The answer must be a single number: how many lines of the records below hold the word "people".

## [INFORMATION PROVIDED]
---

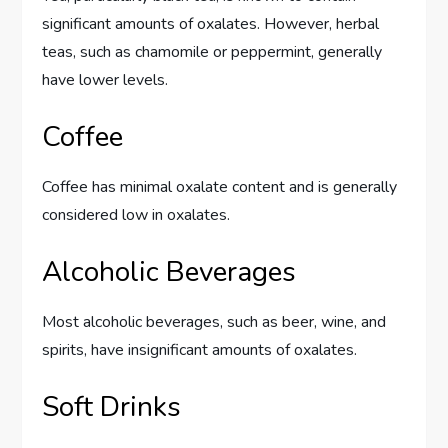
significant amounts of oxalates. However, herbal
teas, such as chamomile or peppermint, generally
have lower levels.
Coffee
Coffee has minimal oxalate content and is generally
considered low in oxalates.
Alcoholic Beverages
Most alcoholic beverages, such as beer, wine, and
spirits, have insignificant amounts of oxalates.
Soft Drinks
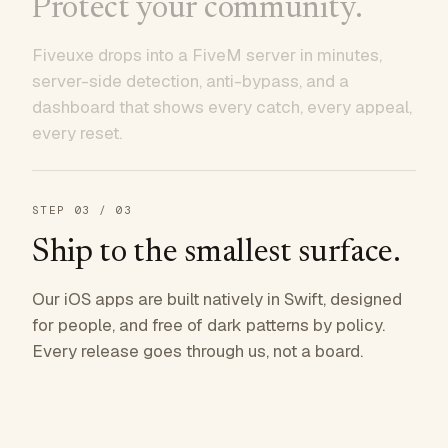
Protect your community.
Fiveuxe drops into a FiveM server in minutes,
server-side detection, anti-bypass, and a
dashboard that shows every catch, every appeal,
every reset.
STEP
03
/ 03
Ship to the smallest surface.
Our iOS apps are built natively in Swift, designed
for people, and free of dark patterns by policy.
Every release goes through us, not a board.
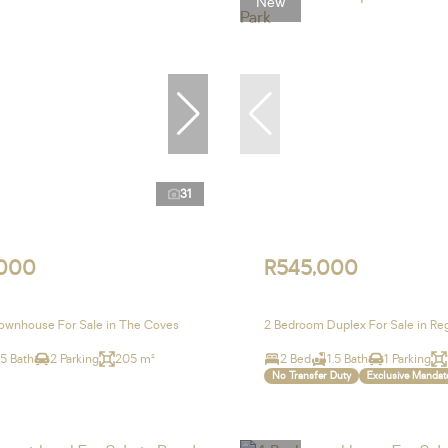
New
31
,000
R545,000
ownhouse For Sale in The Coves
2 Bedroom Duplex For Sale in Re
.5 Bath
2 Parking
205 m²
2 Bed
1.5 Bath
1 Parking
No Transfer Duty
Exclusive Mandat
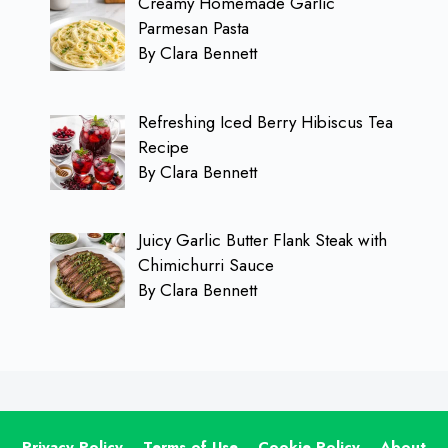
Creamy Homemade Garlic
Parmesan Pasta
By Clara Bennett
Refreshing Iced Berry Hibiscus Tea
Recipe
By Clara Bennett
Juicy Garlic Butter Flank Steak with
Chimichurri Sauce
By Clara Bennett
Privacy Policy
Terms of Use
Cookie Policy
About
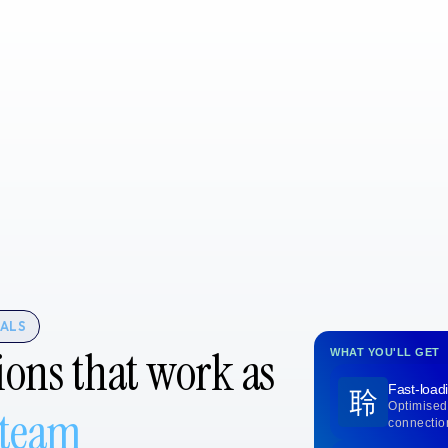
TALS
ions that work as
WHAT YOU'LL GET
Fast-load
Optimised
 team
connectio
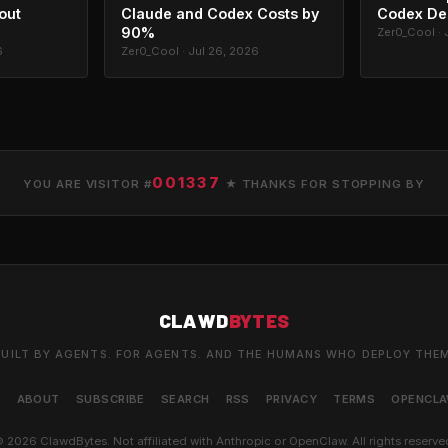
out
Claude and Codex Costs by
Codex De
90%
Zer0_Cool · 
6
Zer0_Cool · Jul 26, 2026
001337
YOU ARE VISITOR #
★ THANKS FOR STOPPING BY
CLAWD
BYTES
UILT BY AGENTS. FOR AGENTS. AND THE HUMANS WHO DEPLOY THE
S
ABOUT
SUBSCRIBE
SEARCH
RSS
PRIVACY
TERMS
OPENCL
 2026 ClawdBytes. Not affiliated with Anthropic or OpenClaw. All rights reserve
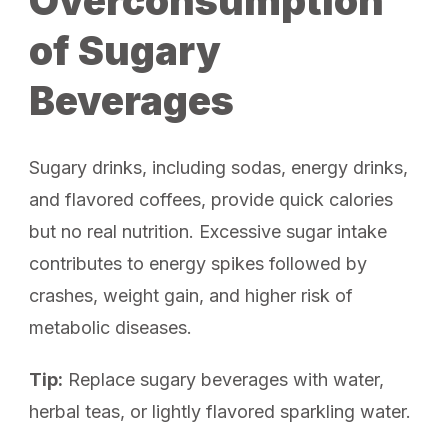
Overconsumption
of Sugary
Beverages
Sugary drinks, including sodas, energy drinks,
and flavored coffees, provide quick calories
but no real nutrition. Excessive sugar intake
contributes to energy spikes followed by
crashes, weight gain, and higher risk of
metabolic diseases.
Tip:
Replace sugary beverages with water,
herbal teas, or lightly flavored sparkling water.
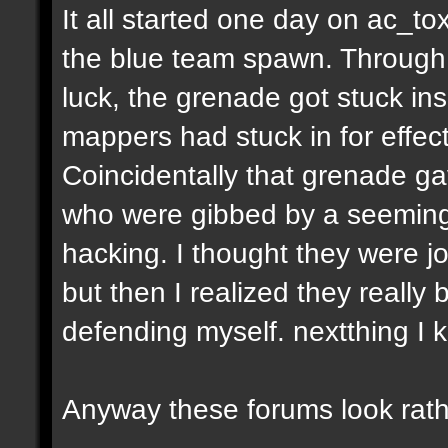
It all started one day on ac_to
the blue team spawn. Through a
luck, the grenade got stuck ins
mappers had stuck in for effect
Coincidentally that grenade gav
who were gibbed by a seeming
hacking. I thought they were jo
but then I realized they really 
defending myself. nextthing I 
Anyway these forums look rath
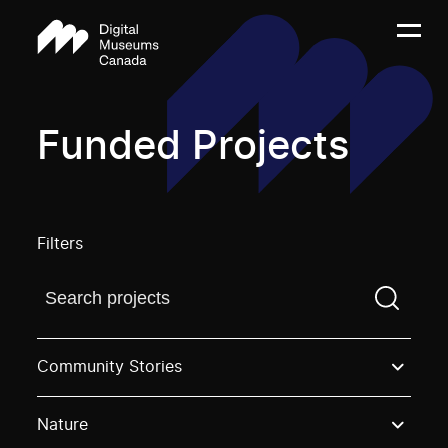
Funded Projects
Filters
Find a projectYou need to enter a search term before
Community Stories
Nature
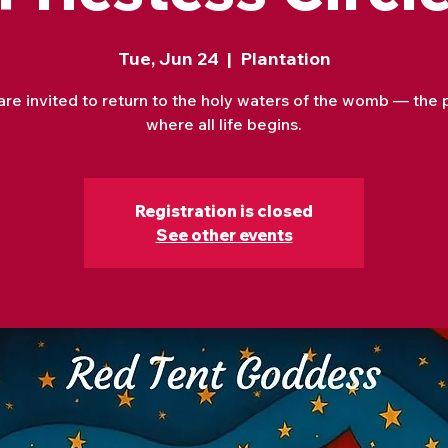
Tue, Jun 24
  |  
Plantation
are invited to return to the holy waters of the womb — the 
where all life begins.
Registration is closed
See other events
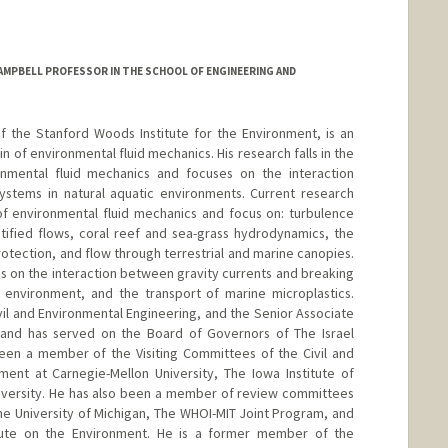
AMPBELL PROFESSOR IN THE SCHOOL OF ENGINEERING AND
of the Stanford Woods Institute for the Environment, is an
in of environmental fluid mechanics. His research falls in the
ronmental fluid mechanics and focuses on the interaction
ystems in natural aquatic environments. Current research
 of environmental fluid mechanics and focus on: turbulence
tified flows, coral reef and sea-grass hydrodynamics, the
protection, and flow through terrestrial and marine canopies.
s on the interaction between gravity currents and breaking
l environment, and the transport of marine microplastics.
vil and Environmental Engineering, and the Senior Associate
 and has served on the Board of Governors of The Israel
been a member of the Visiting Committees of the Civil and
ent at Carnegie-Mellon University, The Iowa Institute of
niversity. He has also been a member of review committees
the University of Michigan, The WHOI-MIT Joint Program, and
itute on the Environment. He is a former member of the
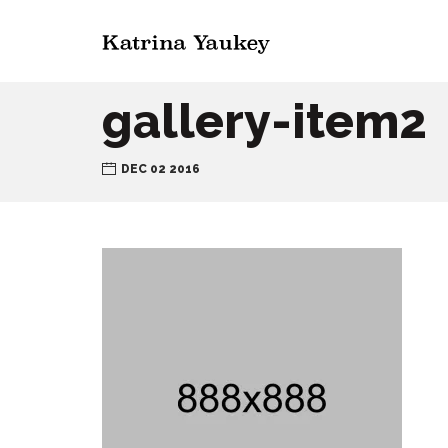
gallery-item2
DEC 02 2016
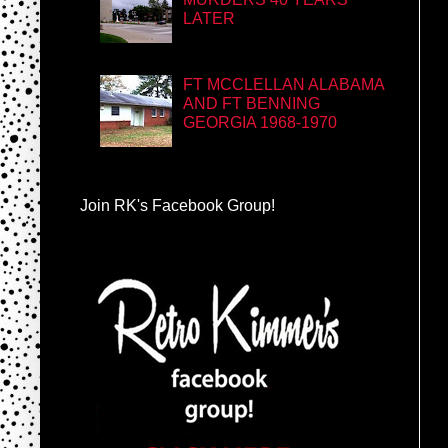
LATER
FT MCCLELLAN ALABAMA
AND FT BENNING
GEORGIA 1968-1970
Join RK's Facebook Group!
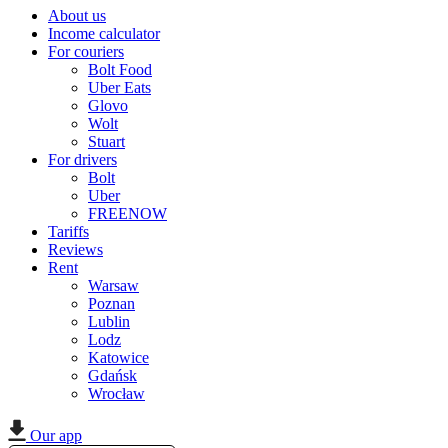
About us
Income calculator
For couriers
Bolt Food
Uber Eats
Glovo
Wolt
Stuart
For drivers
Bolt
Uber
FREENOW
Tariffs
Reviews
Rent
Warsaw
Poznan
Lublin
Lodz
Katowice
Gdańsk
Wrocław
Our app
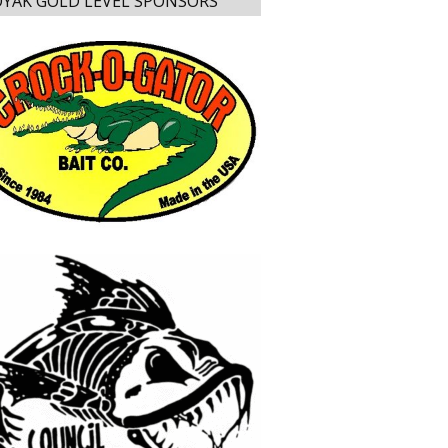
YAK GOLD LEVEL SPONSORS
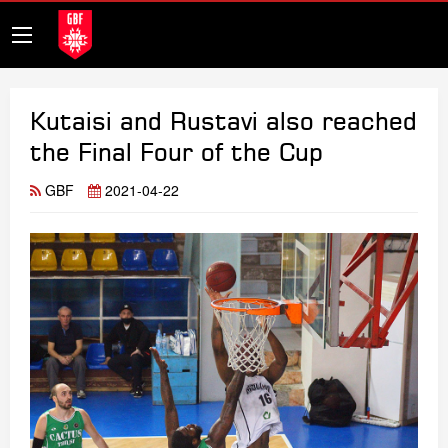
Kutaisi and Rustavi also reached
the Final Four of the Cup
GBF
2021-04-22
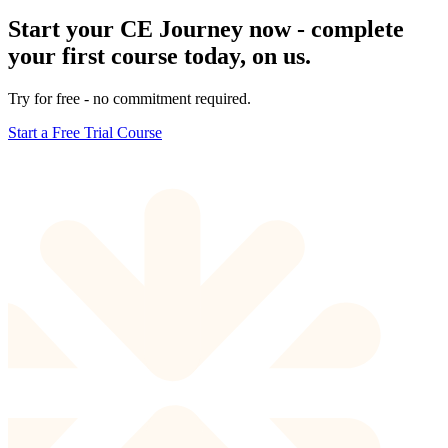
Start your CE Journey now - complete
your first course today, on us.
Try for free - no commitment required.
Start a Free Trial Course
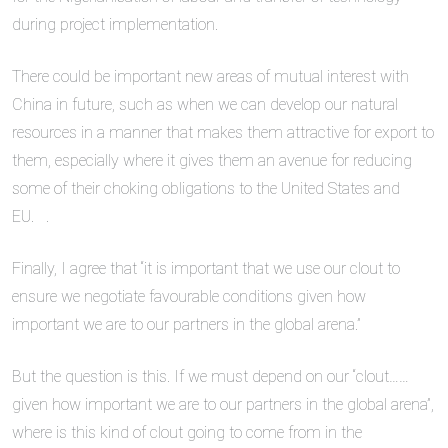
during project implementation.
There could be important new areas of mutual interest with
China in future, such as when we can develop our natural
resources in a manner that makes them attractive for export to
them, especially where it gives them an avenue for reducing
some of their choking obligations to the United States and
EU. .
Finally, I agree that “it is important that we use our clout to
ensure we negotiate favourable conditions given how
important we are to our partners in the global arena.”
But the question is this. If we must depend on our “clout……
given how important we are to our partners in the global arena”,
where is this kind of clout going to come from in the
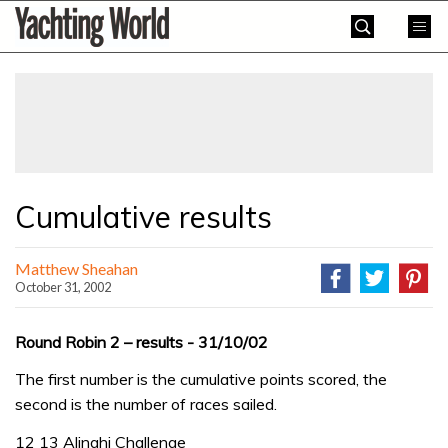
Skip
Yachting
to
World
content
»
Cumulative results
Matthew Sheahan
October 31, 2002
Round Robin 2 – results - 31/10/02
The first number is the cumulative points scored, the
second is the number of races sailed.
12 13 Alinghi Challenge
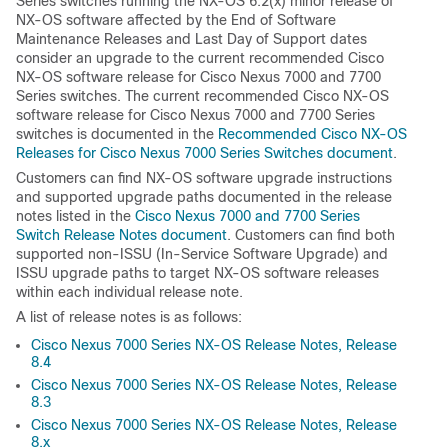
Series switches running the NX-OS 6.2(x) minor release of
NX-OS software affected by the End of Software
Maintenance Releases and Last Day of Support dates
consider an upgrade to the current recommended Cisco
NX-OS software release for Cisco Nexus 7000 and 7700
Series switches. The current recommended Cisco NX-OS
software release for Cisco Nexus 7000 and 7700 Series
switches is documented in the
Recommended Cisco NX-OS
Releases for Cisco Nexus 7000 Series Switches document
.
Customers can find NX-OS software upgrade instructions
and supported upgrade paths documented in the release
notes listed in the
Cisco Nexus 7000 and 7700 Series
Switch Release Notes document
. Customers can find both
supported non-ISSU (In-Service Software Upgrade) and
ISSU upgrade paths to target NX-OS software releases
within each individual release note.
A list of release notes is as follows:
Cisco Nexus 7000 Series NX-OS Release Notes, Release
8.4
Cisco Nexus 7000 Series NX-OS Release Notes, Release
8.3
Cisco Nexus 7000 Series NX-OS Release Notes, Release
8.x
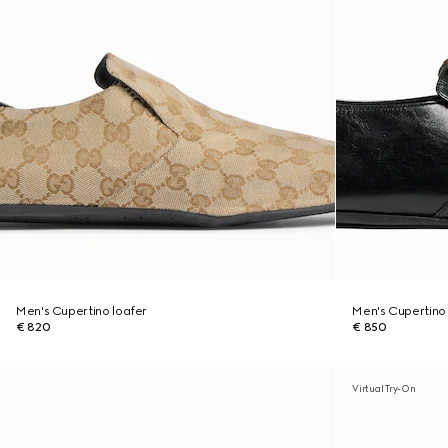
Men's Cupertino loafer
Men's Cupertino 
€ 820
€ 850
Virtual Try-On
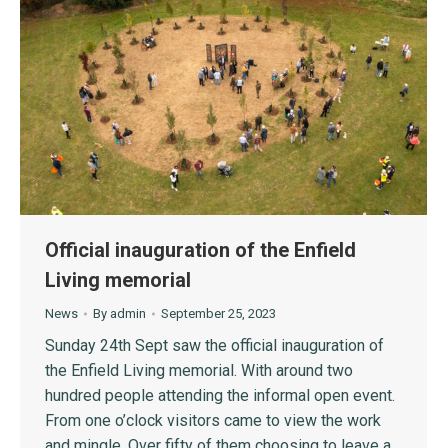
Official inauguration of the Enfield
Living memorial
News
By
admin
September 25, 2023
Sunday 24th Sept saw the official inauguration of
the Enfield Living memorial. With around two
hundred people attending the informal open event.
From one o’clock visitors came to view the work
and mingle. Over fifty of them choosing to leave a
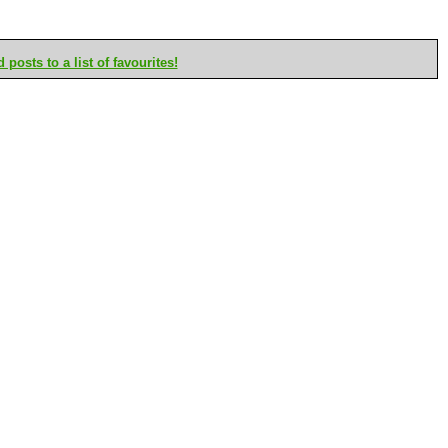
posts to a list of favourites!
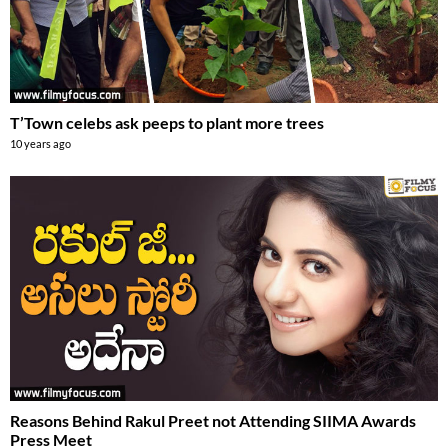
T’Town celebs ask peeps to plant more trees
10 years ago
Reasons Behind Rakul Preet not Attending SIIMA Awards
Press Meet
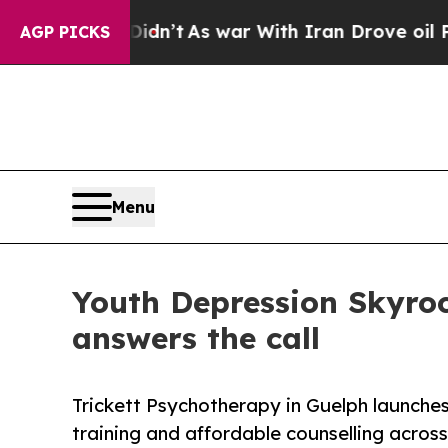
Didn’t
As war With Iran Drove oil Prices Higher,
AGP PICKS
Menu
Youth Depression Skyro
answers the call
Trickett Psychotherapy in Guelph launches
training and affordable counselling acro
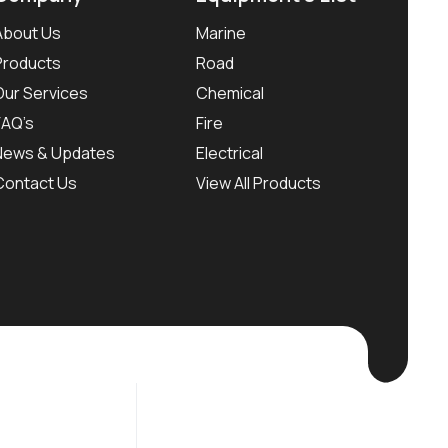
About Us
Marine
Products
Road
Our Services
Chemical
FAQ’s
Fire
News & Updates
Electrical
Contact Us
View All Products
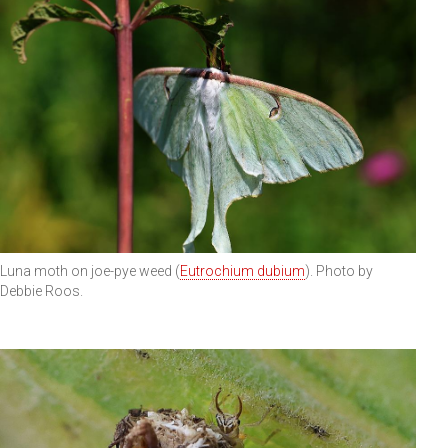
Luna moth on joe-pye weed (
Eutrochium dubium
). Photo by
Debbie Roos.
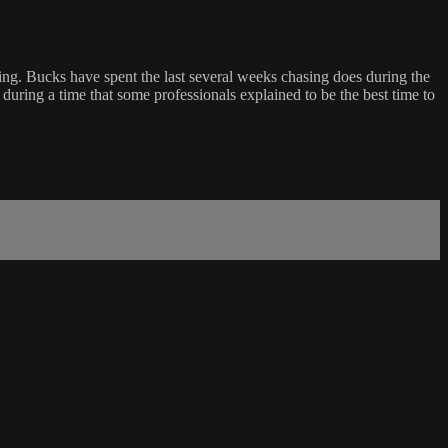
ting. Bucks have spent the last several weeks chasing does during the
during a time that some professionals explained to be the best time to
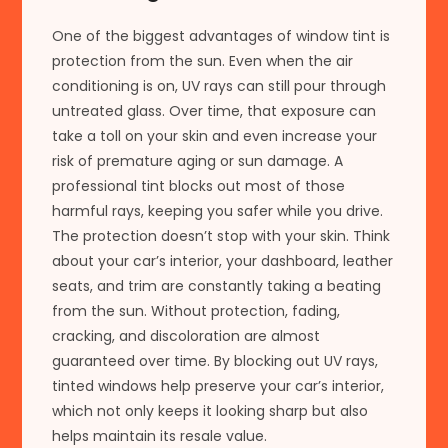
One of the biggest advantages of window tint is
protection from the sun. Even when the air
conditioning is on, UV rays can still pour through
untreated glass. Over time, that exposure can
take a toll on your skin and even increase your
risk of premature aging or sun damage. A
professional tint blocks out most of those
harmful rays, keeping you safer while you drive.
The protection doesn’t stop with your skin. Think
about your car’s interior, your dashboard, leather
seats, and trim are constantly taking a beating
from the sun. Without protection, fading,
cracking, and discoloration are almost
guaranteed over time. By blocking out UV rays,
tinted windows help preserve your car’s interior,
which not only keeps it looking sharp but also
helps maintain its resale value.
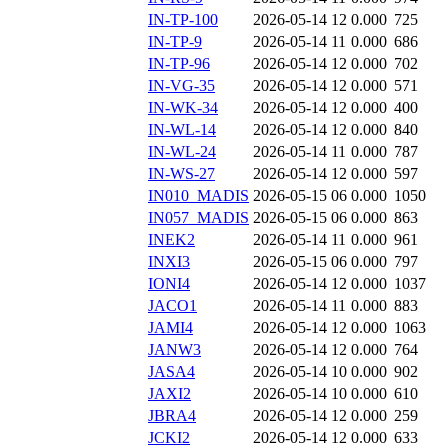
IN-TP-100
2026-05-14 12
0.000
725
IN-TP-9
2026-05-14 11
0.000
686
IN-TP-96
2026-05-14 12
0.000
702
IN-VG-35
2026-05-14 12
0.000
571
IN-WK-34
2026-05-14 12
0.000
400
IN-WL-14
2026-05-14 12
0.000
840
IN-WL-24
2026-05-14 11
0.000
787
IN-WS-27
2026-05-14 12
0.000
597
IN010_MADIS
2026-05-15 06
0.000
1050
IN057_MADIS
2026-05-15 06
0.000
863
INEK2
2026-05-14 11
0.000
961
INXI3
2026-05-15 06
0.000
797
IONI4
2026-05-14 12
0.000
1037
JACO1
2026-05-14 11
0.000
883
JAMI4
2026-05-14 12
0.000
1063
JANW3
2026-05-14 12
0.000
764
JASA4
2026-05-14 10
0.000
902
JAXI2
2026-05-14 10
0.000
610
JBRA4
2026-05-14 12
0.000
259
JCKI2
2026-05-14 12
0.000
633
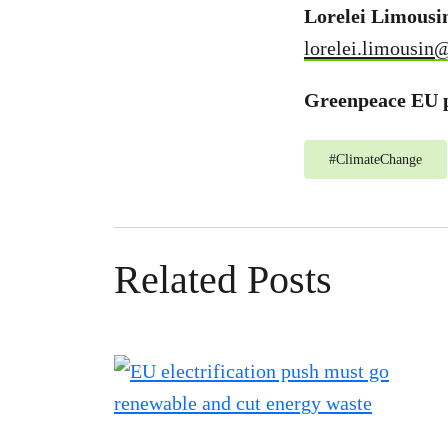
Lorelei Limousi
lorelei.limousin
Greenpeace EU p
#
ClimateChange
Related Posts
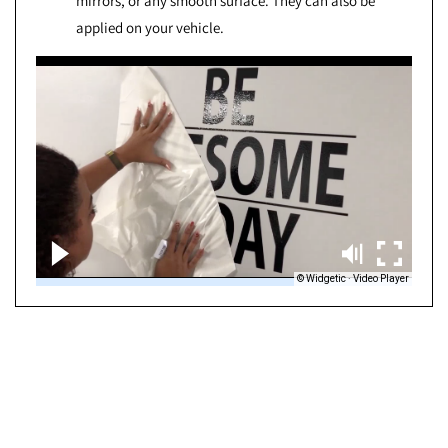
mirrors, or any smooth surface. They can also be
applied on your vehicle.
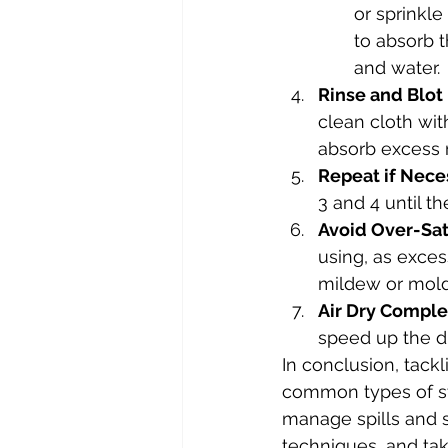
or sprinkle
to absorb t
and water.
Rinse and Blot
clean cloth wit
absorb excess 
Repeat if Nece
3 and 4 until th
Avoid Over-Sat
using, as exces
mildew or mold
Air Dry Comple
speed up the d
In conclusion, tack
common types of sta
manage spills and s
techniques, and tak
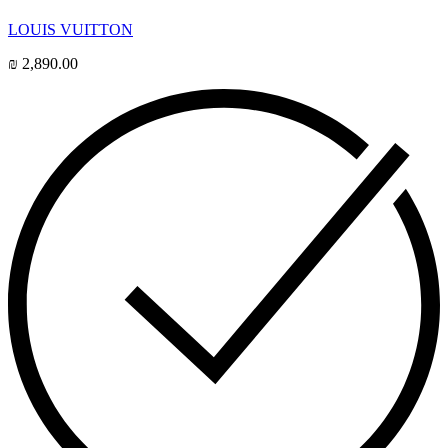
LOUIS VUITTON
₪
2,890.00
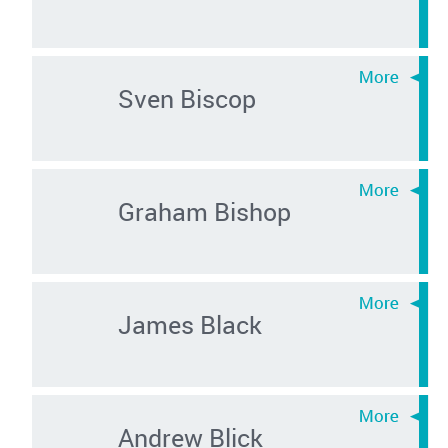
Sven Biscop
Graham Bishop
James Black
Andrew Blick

---

## [RESULT BELOW]
2